Até 20 milhões de brasileiros vão ficar sem receber os R$ 600 de auxílio
Sem as diárias da limpeza que fazia duas vezes por semana, Thayne Cristina Poncen Monteiro, de 30 anos, não sabe o que fazer, a não ser esperar “o benefício do governo”. Conforme disse, “não trabalhou, não recebe, e a patroa não me quer lá mais por causa do vírus”. Sem carteira assinada, a moradora do Sol Nascente, no Distrito Federal, conta que sua renda, de R$ 800 antes das pandemia, agora é zero. Não bastasse a preocupação com a infecção, ainda tem que se virar para dar o que comer aos dois filhos, de 6 e 9 anos. “É ter fé em Deus”, resigna-se.
As histórias de autônomos sem saber de onde tirar a subsistência, no momento em que todos estão isolados socialmente, são inúmeras. Na última edição da Pesquisa Nacional por Amostra de Domicílios Contínua (Pnad Contínua), divulgada nesta semana pelo Instituto Brasileiro de Geografia e Estatística (IBGE), havia em fevereiro 38 milhões de trabalhadores informais. Mas, desses, quantos terão realmente acesso ao benefício de R$ 600 anunciado pelo presidente Jair Bolsonaro?
O governo não sabe quantas pessoas que estão fora das plataformas de registros, a fim de que possa fazer os repasses. Estimativas do secretário-geral da Associação Contas Abertas, Gil Castello Branco, dão conta de que aproximadamente 20 milhões de pessoas estão fora da base de dados dos ministérios, o que daria em torno de 10% da população brasileira –– hoje em 211,3 milhões, segundo dados do Instituto Brasileiro de Geografia e Estatística (IBGE).
“O Brasil tem 11,9 milhões de desempregados, 4,7 milhões de desalentados, 38 milhões de informais, 19 milhões de pessoas que trabalham por conta própria e 100 mil pessoas que moram nas ruas. Essa soma dá 73,7 milhões de brasileiros. E são 14 milhões de famílias que recebem Bolsa Família. Se consideramos que uma família contempla quatro pessoas, são 56 milhões de pessoas no Bolsa Família. Então, ainda tem uns 20 milhões de pessoas que o governo vai ter que localizar”, indica, acrescentando com certo pessimismo. “E esse processo, em um país com as nossas dimensões, leva tempo”.
54 milhões
O governo federal espera contemplar 54 milhões de pessoas com o benefício, e o Bolsa Família, que será a primeira etapa desse pagamento, atende 14 milhões de pessoas. Os outros 40 milhões de trabalhadores tentarão ser “achados” de duas formas: por meio da base de dados do MEI e da lista de empreendedores individuais que contribuem com o INSS, no caso dos microempreendedores individuais; e por meio de um sistema digital, que o governo prometeu liberar para o cadastramento dos trabalhadores informais que não estão em nenhum programa de assistência social.

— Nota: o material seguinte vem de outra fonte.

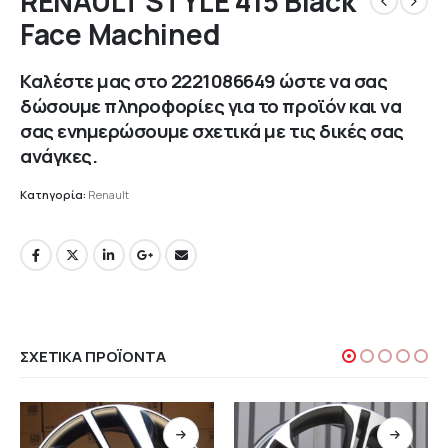
RENAULT STYLE 415 Black
Face Machined
Καλέστε μας στο
2221086649
ώστε να σας
δώσουμε πληροφορίες για το προϊόν και να
σας ενημερώσουμε σχετικά με τις δικές σας
ανάγκες.
Κατηγορία:
Renault
ΣΧΕΤΙΚΆ ΠΡΟΪΌΝΤΑ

Esse sistema, contudo, ainda está sendo implementado, mas sem data de lançamento. Por enquanto, só pediu que os trabalhadores tenham calma e não corram às agências bancárias em busca do benefício.
Enquanto isso, os informais aguardam a ajuda. Também no Sol Nascente, uma das maiores favelas da América Latina, a casa da feirante Cíntia Ramos, de 28 anos, tem agora somente a renda de um salário mínimo do irmão para viver. E com ela e o irmão, vivem a mãe, uma irmã e um sobrinho de quatro anos. A maior parte dos rendimentos vinha das feiras feitas por Cíntia, que pararam devido às medidas de isolamento. Para eles, já não tem carne e começou a faltar arroz e feijão.
Ainda na comunidade, o pedreiro Nildemar Pereira Fraga, de 52 anos, conta que está há mais de duas semanas sem receber. Na porta de casa ao lado da mulher, que é diabética, explica que só conta com o salário de uma das filhas (funcionária de uma farmácia) para se manter.
Coordenador do curso de Ciências Econômicas do Centro Universitário Iesb, Riezo Almeida lembra que, além da dificuldade de encontrar esses trabalhadores, o governo é obrigado a seguir um longo rito burocrático para poder liberar o pagamento. “Qualquer transferência, para chegar na ponta, leva tempo, porque nosso país tem muita burocracia”, lembrou.
É por isso que o economista Francisco Menezes, analista de Políticas e Programas da ActionAid, acredita que o governo deveria adotar uma estratégia mais célere, como a busca ativa, que foi usada na implementação do Bolsa Família. “É buscar a partir dos territórios, com o auxílio das prefeituras e dos organismos da sociedade civil que têm contato com esses trabalhadores. Se o dinheiro não chegar logo, vamos ver situações dramáticas em breve”, avisou.